The UAE has apparently closed their embassy in Kenya’s capital, Nairobi, as a result of falling trade levels. The closure comes at a time when Kenya’s GDP is growing strongly and when the country is seeing significant growth in the Islamic finance sector. As previously reported, Commerce and Tourism Cabinet Secretary Phyllis Kandie, was recently quoted when speaking of Foreign Direct Investment, saying, “[Gulf investors] will be very essential,” she said. “Obviously they have the financial capacity. Second, we have a history with the Middle East, [due to] our link with Oman and our history with her. Third, Kenya is only four hours away. Dubai is a transport hub and we’re also positioning Nairobi as a transport hub, so it’s very easy to use Nairobi or Kenya as a gateway to these other countries.”

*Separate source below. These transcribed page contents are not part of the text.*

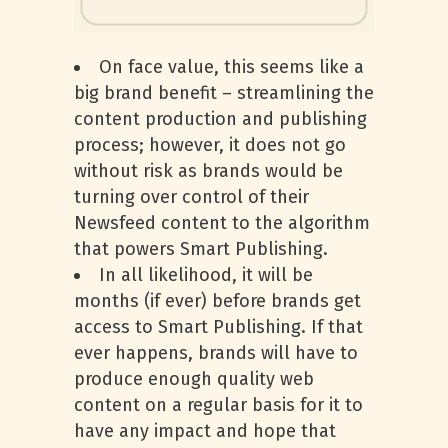
On face value, this seems like a
big brand benefit – streamlining the
content production and publishing
process; however, it does not go
without risk as brands would be
turning over control of their
Newsfeed content to the algorithm
that powers Smart Publishing.
In all likelihood, it will be
months (if ever) before brands get
access to Smart Publishing. If that
ever happens, brands will have to
produce enough quality web
content on a regular basis for it to
have any impact and hope that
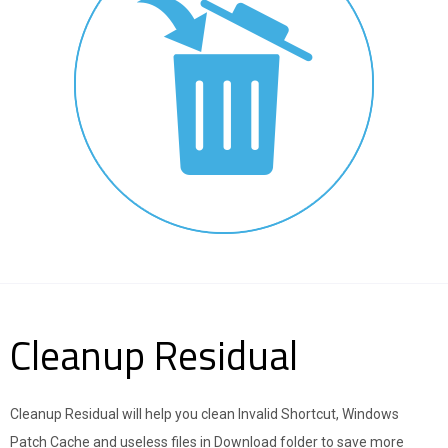
Cleanup Residual
Cleanup Residual will help you clean Invalid Shortcut, Windows
Patch Cache and useless files in Download folder to save more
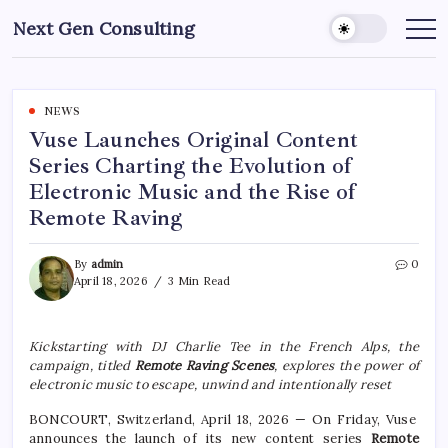
Skip
Next Gen Consulting
to
Business
News
content
for
Consulting
NEWS
Vuse Launches Original Content
Series Charting the Evolution of
Electronic Music and the Rise of
Remote Raving
By
admin
0
April 18, 2026
3 Min Read
Kickstarting with DJ Charlie Tee in the French Alps, the
campaign, titled
Remote Raving Scenes
, explores the power of
electronic music to escape, unwind and intentionally reset
BONCOURT, Switzerland, April 18, 2026 — On Friday, Vuse
announces the launch of its new content series
Remote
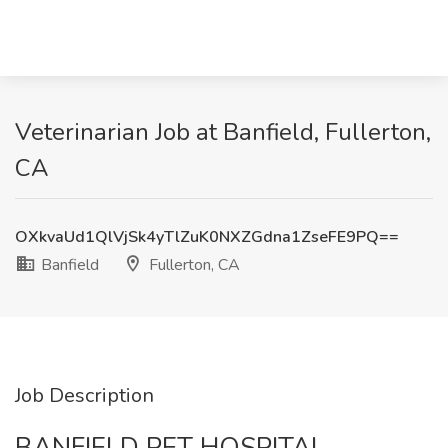
Veterinarian Job at Banfield, Fullerton,
CA
OXkvaUd1QlVjSk4yTlZuK0NXZGdna1ZseFE9PQ==
Banfield
Fullerton, CA
Job Description
BANFIELD PET HOSPITAL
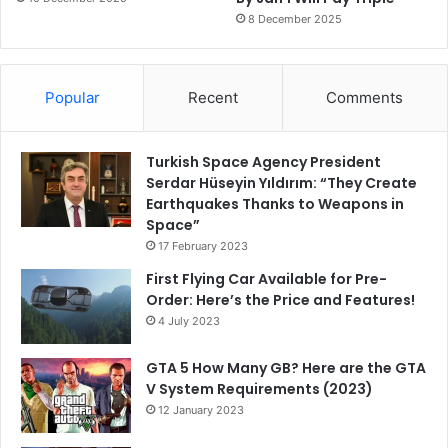
8 December 2025
Popular
Recent
Comments
Turkish Space Agency President
Serdar Hüseyin Yıldırım: “They Create
Earthquakes Thanks to Weapons in
Space”
17 February 2023
First Flying Car Available for Pre-
Order: Here’s the Price and Features!
4 July 2023
GTA 5 How Many GB? Here are the GTA
V System Requirements (2023)
12 January 2023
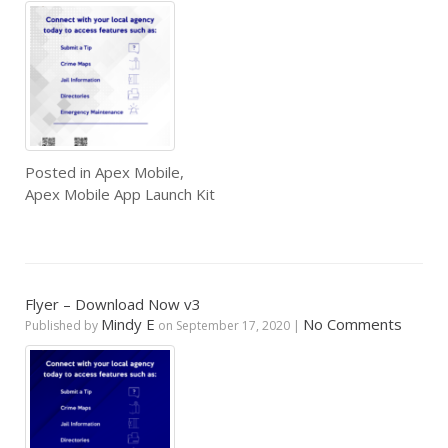
Posted in
Apex Mobile
,
Apex Mobile App Launch Kit
Flyer – Download Now v3
Mindy E
No Comments
Published by
on
September 17, 2020
|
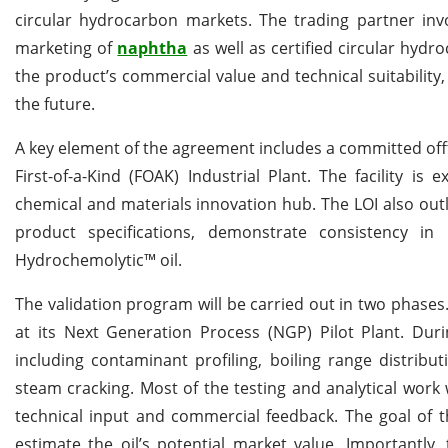
circular hydrocarbon markets. The trading partner invo
marketing of
naphtha
as well as certified circular hyd
the product’s commercial value and technical suitability
the future.
A key element of the agreement includes a committed off
First-of-a-Kind (FOAK) Industrial Plant. The facility i
chemical and materials innovation hub. The LOI also out
product specifications, demonstrate consistency i
Hydrochemolytic™ oil.
The validation program will be carried out in two phase
at its Next Generation Process (NGP) Pilot Plant. Duri
including contaminant profiling, boiling range distrib
steam cracking. Most of the testing and analytical work
technical input and commercial feedback. The goal of thi
estimate the oil’s potential market value. Importantly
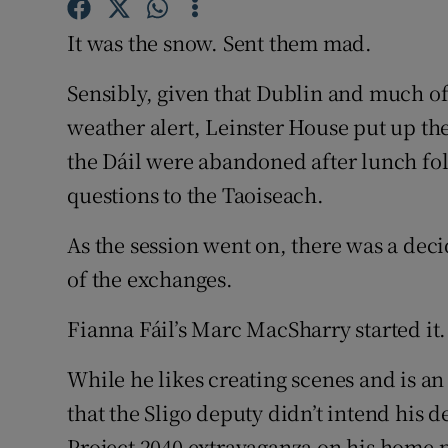
Competiti
It was the snow. Sent them mad.
Newslette
Sensibly, given that Dublin and much o
Weather F
weather alert, Leinster House put up th
the Dáil were abandoned after lunch fol
questions to the Taoiseach.
As the session went on, there was a dec
of the exchanges.
Fianna Fáil’s Marc MacSharry started it.
While he likes creating scenes and is an 
that the Sligo deputy didn’t intend his 
Project 2040 extravaganza on his home p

One online source then posted an update to the story in video form, where a Kenyan official denies the closure. The situation remains confused at the time of writing. Amina Mohamed of Kenya’s Ministry of Foreign Affairs stated unequivocally that, “The embassy of the United Arab Emirates has not been closed”. The latest statement appears to directly contradict a statement made by Beldina Nyabochoa, an office administrator of Middle East division at the Ministry of Foreign Affairs, when she said, “They informed us of the closure about a month ago,” however, Nyabochoa did not provide any further details.

The move comes as, according to reports, the UAE’s exports to Kenya have fallen from $1.92 billion in 2011 to $0.99 billion as of last year. In addition, the Kenya National Bureau of Statistics has stated that the closure of Kenya’s sole crude oil refinery and the subsequent slowing in oil sales has played a major part in the slowdown in trade. Kenya has, according to reports, been purchasing oil from a wide range of markets, whereas the UAE had previously represented their main partner. However, it must be noted that the reports make no mention of the finance sector, nor of investment levels within Kenya, both of which appear to be growing rapidly.